Expression of the bovine MSY genes/transcripts in testes. (A) Volcano plot of the differential gene expression between 20d and 2y testes. A total of 106 BTAY genes or TUs were found to be differentially expressed. The x-axis represents log twofold change; the y-axis represents −log10 (P ≤ 20). The genes, including HSFY and ZNF280BY, with a −log10 P value >20 are excluded from the plot. The red dots represent Y-chromosome–linked genes or TUs. Blue dots represent autosomal and X-chromosome–linked genes. The dashed orange line indicates P = 0.05; dots above the line have P < 0.05. The genes or TUs with a fold-change <2 are shown in gray. (B) Clustering and heatmap of differentially expressed Y-chromosome–linked genes or TUs. A hierarchical clustering of the differentially expressed genes revealed five major patterns (I–V). The heatmap of differentially expressed genes based on clustering is shown, in which each column represents the age of testis (20d, 8m, or 2y), and each row represents a gene or TU. Data were normalized to z-scores between −1 and 1 for each gene or TU. Red and blue indicate an increase or decrease, respectively, in gene expression compared with the universal mean (white) for each gene or TU. The differentially expressed bMSY genes or TUs were clustered mainly in pattern I, which is up-regulated in 8m/2y testes relative to 20d testes. Pattern II genes or TUs have the highest expression; pattern III has the lowest expression in 8m testis. In contrast to pattern I, the genes or TUs in patterns IV and V were down-regulated. GO enrichment analyses for each pattern are detailed in Table S3.

Fig. 3.

The evolutionary model of the bovine Y chromosome. The bovine Y chromosome evolved from a pair of ancestral autosomes.
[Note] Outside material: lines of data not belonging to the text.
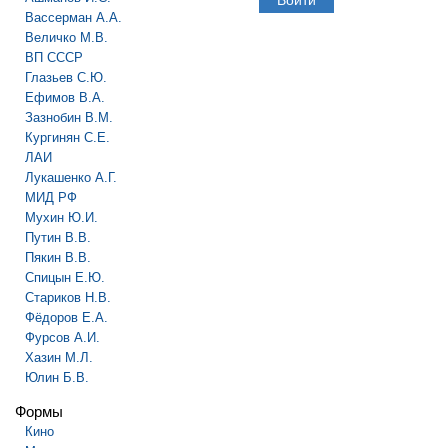
Вассерман А.А.
Величко М.В.
ВП СССР
Глазьев С.Ю.
Ефимов В.А.
Зазнобин В.М.
Кургинян С.Е.
ЛАИ
Лукашенко А.Г.
МИД РФ
Мухин Ю.И.
Путин В.В.
Пякин В.В.
Спицын Е.Ю.
Стариков Н.В.
Фёдоров Е.А.
Фурсов А.И.
Хазин М.Л.
Юлин Б.В.
Формы
Кино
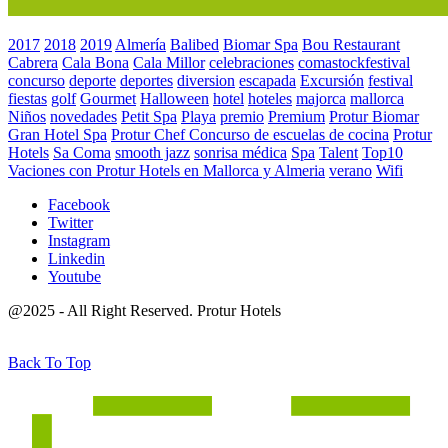
2017
2018
2019
Almería
Balibed
Biomar Spa
Bou Restaurant
Cabrera
Cala Bona
Cala Millor
celebraciones
comastockfestival
concurso
deporte
deportes
diversion
escapada
Excursión
festival
fiestas
golf
Gourmet
Halloween
hotel
hoteles
majorca
mallorca
Niños
novedades
Petit Spa
Playa
premio
Premium
Protur Biomar
Gran Hotel Spa
Protur Chef Concurso de escuelas de cocina
Protur
Hotels
Sa Coma
smooth jazz
sonrisa médica
Spa
Talent
Top10
Vaciones con Protur Hotels en Mallorca y Almeria
verano
Wifi
Facebook
Twitter
Instagram
Linkedin
Youtube
@2025 - All Right Reserved. Protur Hotels
Back To Top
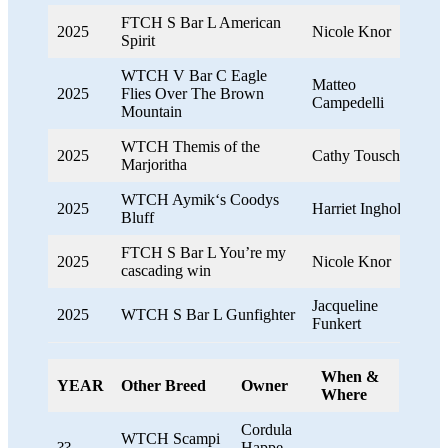
FTCH S Bar L American
2025
Nicole Knor
Spirit
WTCH V Bar C Eagle
Matteo
2025
Flies Over The Brown
Campedelli
Mountain
WTCH Themis of the
2025
Cathy Tousch
Marjoritha
WTCH Aymik‘s Coodys
2025
Harriet Ingholm
Bluff
FTCH S Bar L You’re my
2025
Nicole Knor
cascading win
Jacqueline
2025
WTCH S Bar L Gunfighter
Funkert
When &
YEAR
Other Breed
Owner
Where
Cordula
WTCH Scampi
??
Happe-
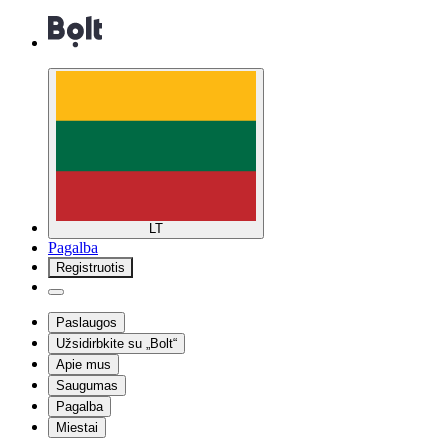
LT
Pagalba
Registruotis
Paslaugos
Užsidirbkite su „Bolt“
Apie mus
Saugumas
Pagalba
Miestai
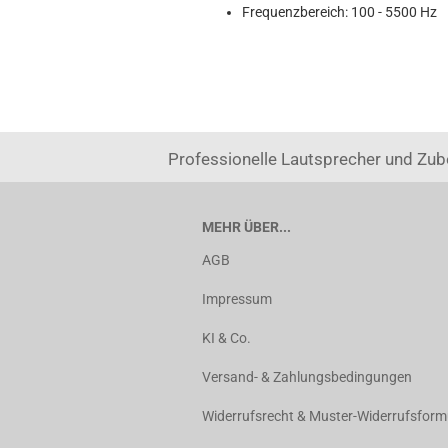
Frequenzbereich: 100 - 5500 Hz
Professionelle Lautsprecher und Zub
MEHR ÜBER...
AGB
Impressum
KI & Co.
Versand- & Zahlungsbedingungen
Widerrufsrecht & Muster-Widerrufsform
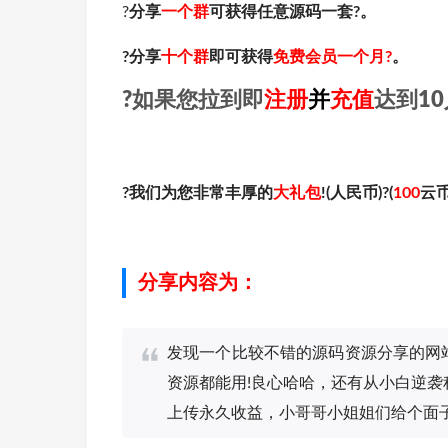
?
分享
一个群
可获得任意源码一套?。
?分享
十个群
即可获得
免费会员一个月?
。
?如果您拉到即
注册
并
充值
达到10
?我们为您非常丰厚的
大礼包
!(人民币)?(
100
云币)
分享内容为：
发现一个比较不错的源码资源分享的网站，网址是
资源都能用!良心哈哈，还有从小白逆
上传永久收益，小哥哥小姐姐们给个面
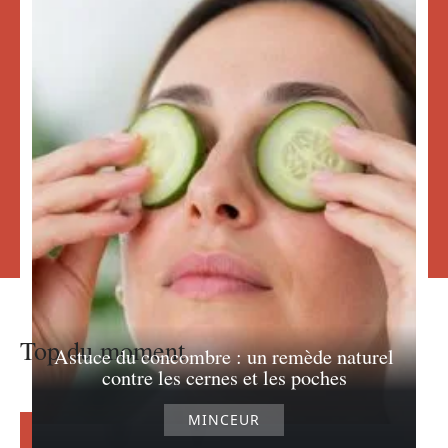
Top du moment
Astuce du concombre : un remède naturel
contre les cernes et les poches
MINCEUR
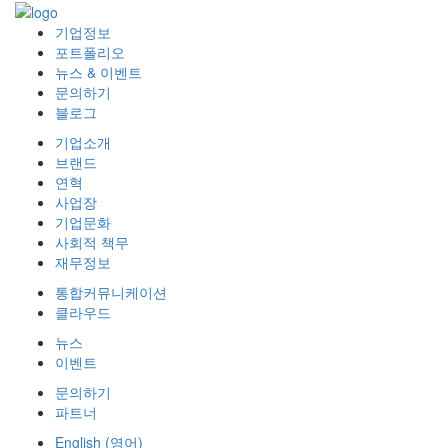
기업정보
포트폴리오
뉴스 & 이벤트
문의하기
블로그
기업소개
브랜드
연혁
사업장
기업문화
사회적 책무
재무정보
통합커뮤니케이션
클라우드
뉴스
이벤트
문의하기
파트너
English
(
영어
)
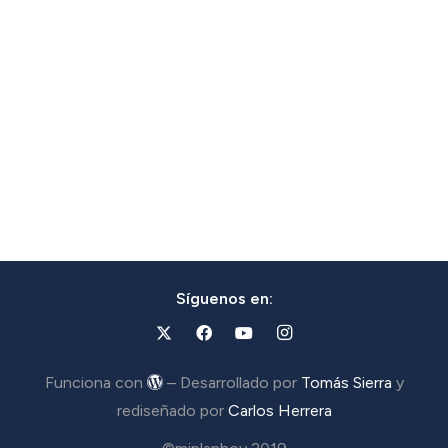
Síguenos en:
Funciona con
– Desarrollado por
Tomás Sierra
y
rediseñado por
Carlos Herrera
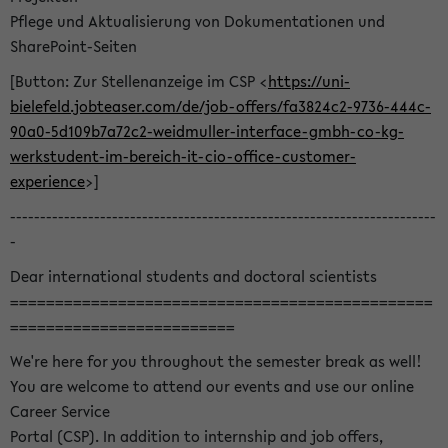
Pflege und Aktualisierung von Dokumentationen und
SharePoint-Seiten
[Button: Zur Stellenanzeige im CSP <
https://uni-
bielefeld.jobteaser.com/de/job-offers/fa3824c2-9736-444c-
90a0-5d109b7a72c2-weidmuller-interface-gmbh-co-kg-
werkstudent-im-bereich-it-cio-office-customer-
experience
>]
-----------------------------------------------------------------------
-
Dear international students and doctoral scientists
===============================================
=========================
We're here for you throughout the semester break as well!
You are welcome to attend our events and use our online
Career Service
Portal (CSP). In addition to internship and job offers,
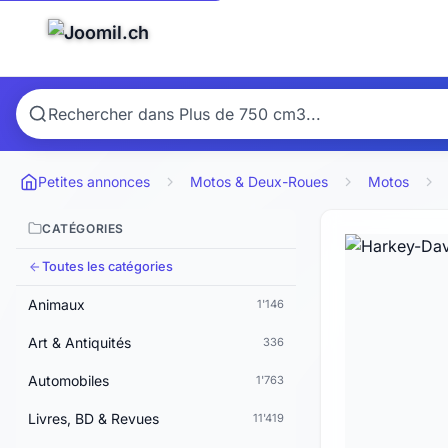
Petites annonces
Motos & Deux-Roues
Motos
CATÉGORIES
Toutes les catégories
Animaux
1'146
Art & Antiquités
336
Automobiles
1'763
Livres, BD & Revues
11'419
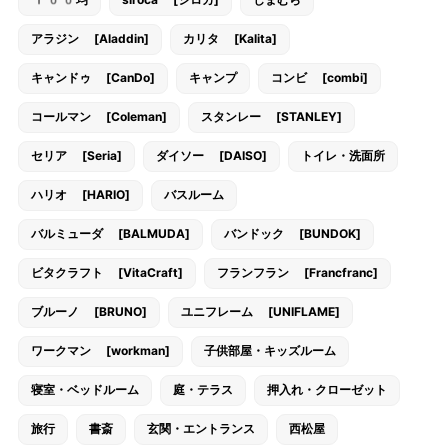
アラジン [Aladdin]
カリタ [Kalita]
キャンドゥ [CanDo]
キャンプ
コンビ [combi]
コールマン [Coleman]
スタンレー [STANLEY]
セリア [Seria]
ダイソー [DAISO]
トイレ・洗面所
ハリオ [HARIO]
バスルーム
バルミューダ [BALMUDA]
バンドック [BUNDOK]
ビタクラフト [VitaCraft]
フランフラン [Francfranc]
ブルーノ [BRUNO]
ユニフレーム [UNIFLAME]
ワークマン [workman]
子供部屋・キッズルーム
寝室・ベッドルーム
庭・テラス
押入れ・クローゼット
旅行
書斎
玄関・エントランス
西松屋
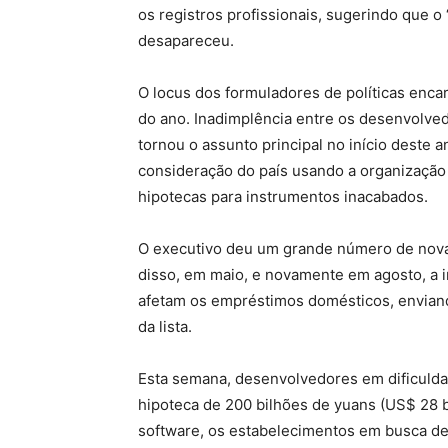
os registros profissionais, sugerindo que o
desapareceu.
O locus dos formuladores de políticas enca
do ano. Inadimplência entre os desenvolve
tornou o assunto principal no início deste
consideração do país usando a organização
hipotecas para instrumentos inacabados.
O executivo deu um grande número de novas
disso, em maio, e novamente em agosto, a in
afetam os empréstimos domésticos, envian
da lista.
Esta semana, desenvolvedores em dificuld
hipoteca de 200 bilhões de yuans (US$ 28 b
software, os estabelecimentos em busca d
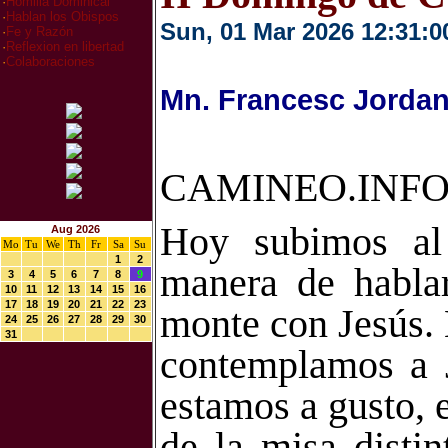
·
Homilia Dominical
·
Hablan los Obispos
Sun, 01 Mar 2026 12:31:0
·
Fe y Razón
·
Reflexion en libertad
·
Colaboraciones
Mn. Francesc Jordan
CAMINEO.INFO
Hoy subimos al
Aug 2026
Mo
Tu
We
Th
Fr
Sa
Su
1
2
manera de habla
3
4
5
6
7
8
9
10
11
12
13
14
15
16
17
18
19
20
21
22
23
monte con Jesús. 
24
25
26
27
28
29
30
31
contemplamos a J
estamos a gusto, 
de la misa disti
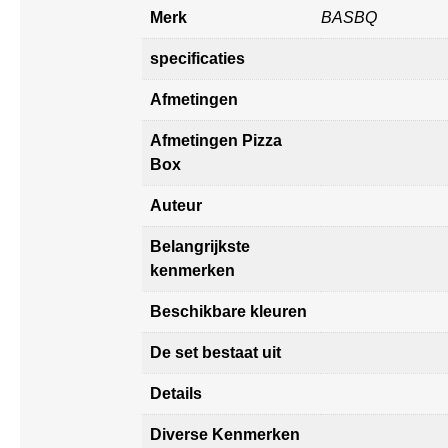
Merk
BASBQ
specificaties
Afmetingen
Afmetingen Pizza
Box
Auteur
Belangrijkste
kenmerken
Beschikbare kleuren
De set bestaat uit
Details
Diverse Kenmerken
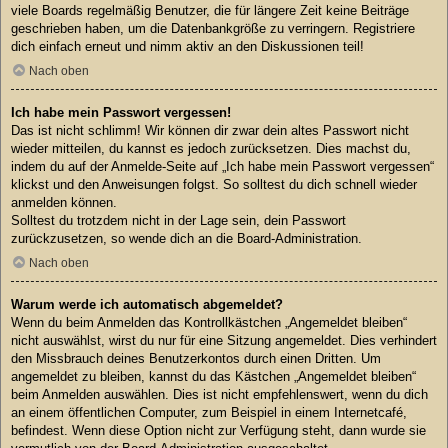
viele Boards regelmäßig Benutzer, die für längere Zeit keine Beiträge
geschrieben haben, um die Datenbankgröße zu verringern. Registriere
dich einfach erneut und nimm aktiv an den Diskussionen teil!
Nach oben
Ich habe mein Passwort vergessen!
Das ist nicht schlimm! Wir können dir zwar dein altes Passwort nicht
wieder mitteilen, du kannst es jedoch zurücksetzen. Dies machst du,
indem du auf der Anmelde-Seite auf „Ich habe mein Passwort vergessen“
klickst und den Anweisungen folgst. So solltest du dich schnell wieder
anmelden können.
Solltest du trotzdem nicht in der Lage sein, dein Passwort
zurückzusetzen, so wende dich an die Board-Administration.
Nach oben
Warum werde ich automatisch abgemeldet?
Wenn du beim Anmelden das Kontrollkästchen „Angemeldet bleiben“
nicht auswählst, wirst du nur für eine Sitzung angemeldet. Dies verhindert
den Missbrauch deines Benutzerkontos durch einen Dritten. Um
angemeldet zu bleiben, kannst du das Kästchen „Angemeldet bleiben“
beim Anmelden auswählen. Dies ist nicht empfehlenswert, wenn du dich
an einem öffentlichen Computer, zum Beispiel in einem Internetcafé,
befindest. Wenn diese Option nicht zur Verfügung steht, dann wurde sie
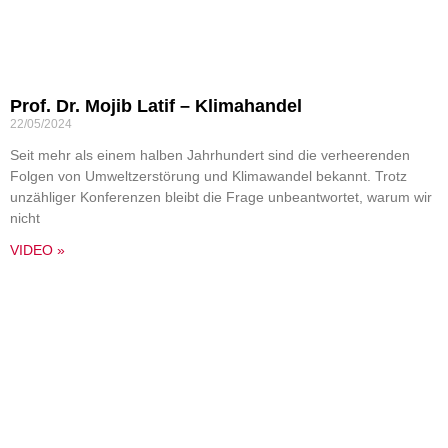
Prof. Dr. Mojib Latif – Klimahandel
22/05/2024
Seit mehr als einem halben Jahrhundert sind die verheerenden
Folgen von Umweltzerstörung und Klimawandel bekannt. Trotz
unzähliger Konferenzen bleibt die Frage unbeantwortet, warum wir
nicht
VIDEO »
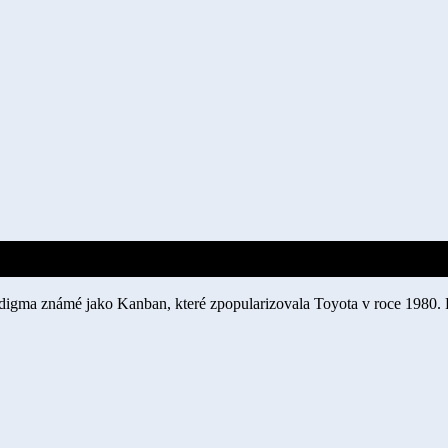
adigma známé jako Kanban, které zpopularizovala Toyota v roce 1980. 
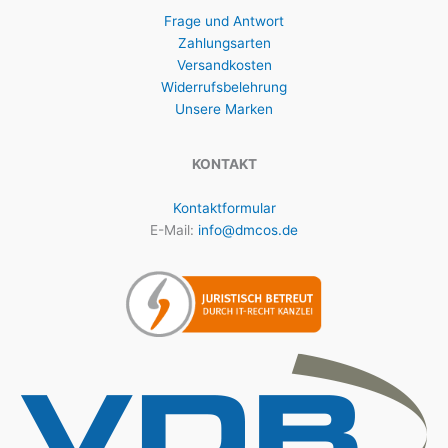
Frage und Antwort
Zahlungsarten
Versandkosten
Widerrufsbelehrung
Unsere Marken
KONTAKT
Kontaktformular
E-Mail:
info@dmcos.de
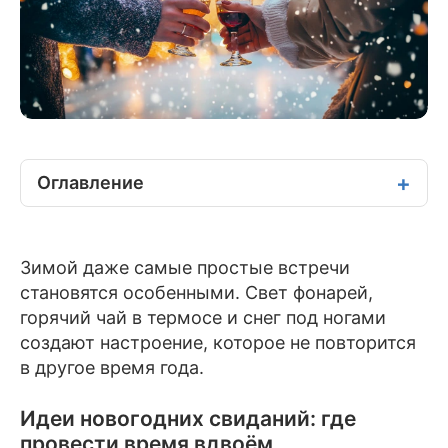
Оглавление
Зимой даже самые простые встречи
становятся особенными. Свет фонарей,
горячий чай в термосе и снег под ногами
создают настроение, которое не повторится
в другое время года.
Идеи новогодних свиданий: где
провести время вдвоём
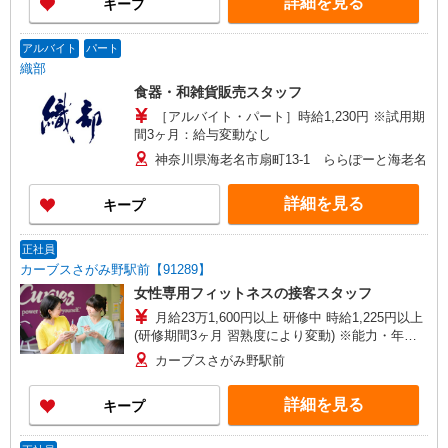
詳細を見る
キープ
アルバイト
パート
織部
食器・和雑貨販売スタッフ
［アルバイト・パート］時給1,230円 ※試用期
間3ヶ月：給与変動なし
神奈川県海老名市扇町13-1 ららぽーと海老名
詳細を見る
キープ
正社員
カーブスさがみ野駅前【91289】
女性専用フィットネスの接客スタッフ
月給23万1,600円以上 研修中 時給1,225円以上
(研修期間3ヶ月 習熟度により変動) ※能力・年齢
により給与が異なります。
カーブスさがみ野駅前
詳細を見る
キープ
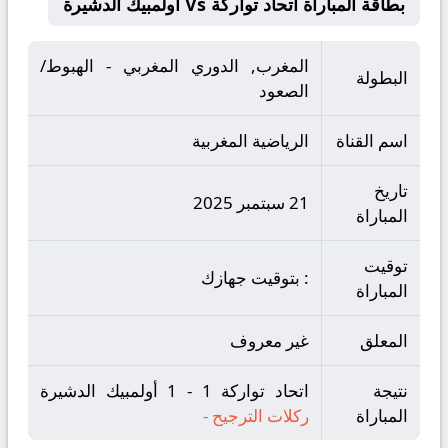
بطاقة المباراة اتحاد تواركة Vs أولمبيك الدشيرة
المغرب, الدوري المغربي - الهبوط/
البطولة
الصعود
اسم القناة
الرياضية المغربية
تاريخ
21 سبتمبر 2025
المباراة
توقيت
: بتوقيت جهازك
المباراة
المعلق
غير معروف
نتيجة
اتحاد تواركة 1 - 1 أولمبيك الدشيرة
المباراة
ركلات الترجيح
-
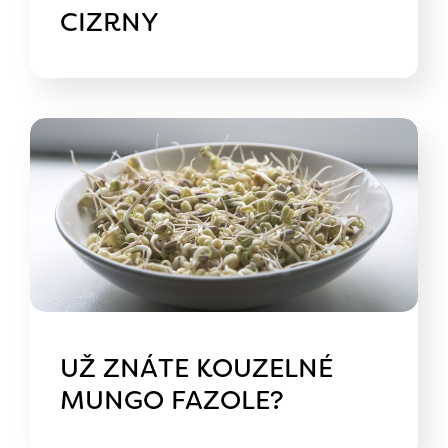
CIZRNY
UŽ ZNÁTE KOUZELNÉ
MUNGO FAZOLE?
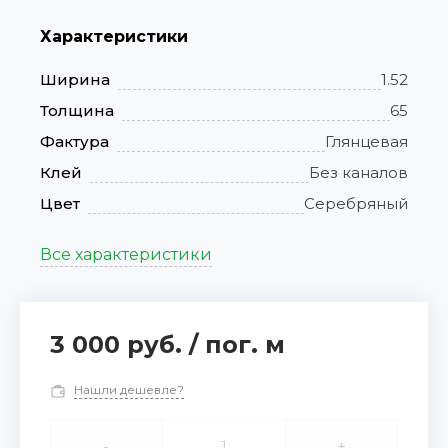
Характеристики
Ширина
1.52
Толщина
65
Фактура
Глянцевая
Клей
Без каналов
Цвет
Серебряный
Все характеристики
3 000 руб.
/
пог. м
Нашли дешевле?
-
+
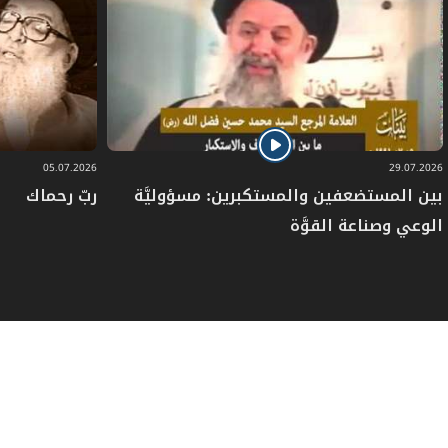
05.07.2026
29.07.2026
بين المستضعفين والمستكبرين: مسؤوليَّة
ربّ رحماك
الوعي وصناعة القوَّة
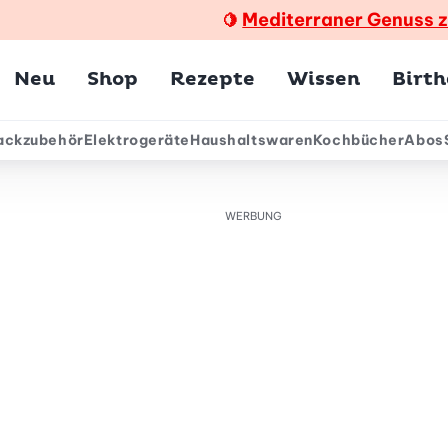
Mediterraner Genuss 
🍋
Hauptmenü
Neu
Shop
Rezepte
Wissen
Birt
ackzubehör
Elektrogeräte
Haushaltswaren
Kochbücher
Abos
ärmenü
WERBUNG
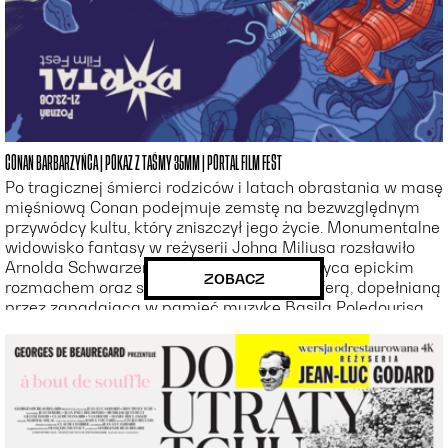
CONAN BARBARZYŃCA | POKAZ Z TAŚMY 35MM | PORTAL FILM FEST
Po tragicznej śmierci rodziców i latach obrastania w masę
mięśniową Conan podejmuje zemstę na bezwzględnym
przywódcy kultu, który zniszczył jego życie. Monumentalne
widowisko fantasy w reżyserii Johna Miliusa rozsławiło
Arnolda Schwarzeneggera i do dziś zachwyca epickim
ZOBACZ
rozmachem oraz surową, mityczną atmosferą, dopełnianą
przez zapadającą w pamięć muzykę Basila Poledourisa.
To jedna z najważniejszych ekranizacji twórczości Roberta
E. Howarda i klasyka kina fantasy.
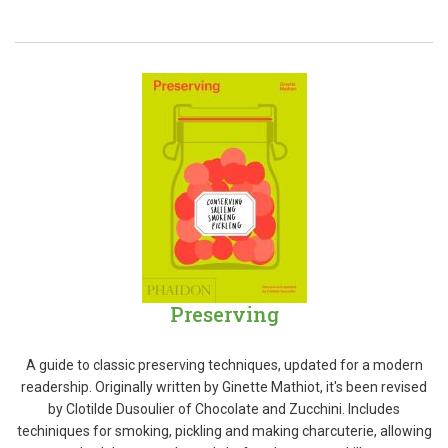
Preserving
A guide to classic preserving techniques, updated for a modern
readership. Originally written by Ginette Mathiot, it's been revised
by Clotilde Dusoulier of Chocolate and Zucchini. Includes
techiniques for smoking, pickling and making charcuterie, allowing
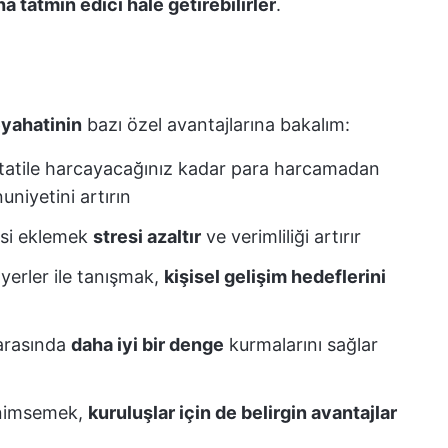
a tatmin edici hale getirebilirler
.
eyahatinin
bazı özel avantajlarına bakalım:
bir tatile harcayacağınız kadar para harcamadan
uniyetini artırın
esi eklemek
stresi azaltır
ve verimliliği artırır
 yerler ile tanışmak,
kişisel gelişim hedeflerini
 arasında
daha iyi bir denge
kurmalarını sağlar
benimsemek,
kuruluşlar için de belirgin avantajlar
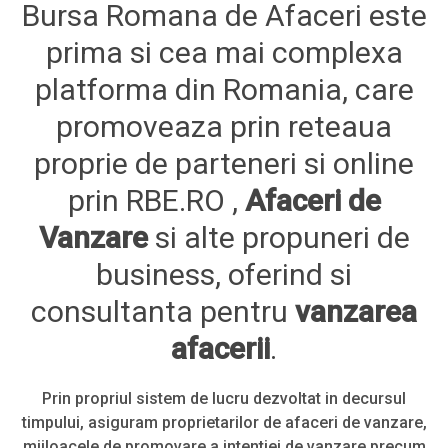
Bursa Romana de Afaceri este
prima si cea mai complexa
platforma din Romania, care
promoveaza prin reteaua
proprie de parteneri si online
prin RBE.RO ,
Afaceri de
Vanzare
si alte propuneri de
business, oferind si
consultanta pentru
vanzarea
afacerii
.
Prin propriul sistem de lucru dezvoltat in decursul
timpului, asiguram proprietarilor de afaceri de vanzare,
mijloacele de promovare a intentiei de vanzare precum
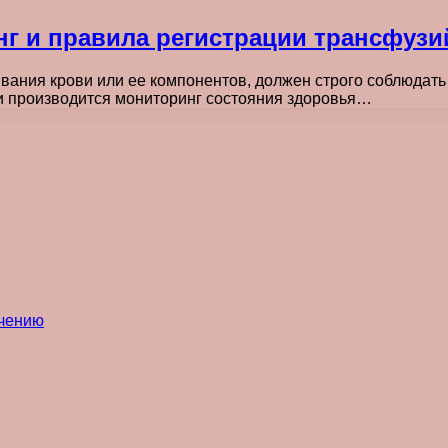
г и правила регистрации трансфузи
ания крови или ее компонентов, должен строго соблюдать 
и производится мониторинг состояния здоровья…
ечению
Genes on the BTAY originated through two major evolutionary paths. First, the X-degenerate genes evolved through gradual differentiation of the Y chromosome from the X chromosome, as explained by the addition and attrition theory (2). Second, selection forces facilitated the acquisition of autosomal, male-beneficial genes by the BTAY, in which the transposable elements have acted for the movement and amplification of the bMSY genes. The amplification occurred in both X-degenerate genes (EGLY, TSPY, and HSFY) and genes acquired from autosomes (ZNF280AY, ZNF280BY, and PRAMEY). Two subpaths diverged as a result of different strengths of gene amplification, in which TSPY, HSFY, ZNF280AY, and ZNF280BY were amplified extensively. The extensive amplification of the bMSY genes in the Pliocene and Miocene is associated with the adaptive diversification of Bovidae (see text and Fig. 4).

Fig. 4.

Age distribution of the paralogs in the bovine TSPY, HSFY, and ZNF280BY gene families. Pair-wise Ks values for all loci of the bovine TSPY, HSFY, and ZNF280BY gene families were calculated, and the gene duplication times were estimated. The gene duplication frequencies (y-axis) were plotted against the age of the gene duplication (x-axis). The plot displays a bimodal distribution with peaks falling into two major time periods, 0–5 and 14–20 Mya (highlighted in gray), corresponding to the Pliocene and Miocene epochs, respectively. The red dashed line denotes the divergence of sheep and cattle, around 19.2 Mya.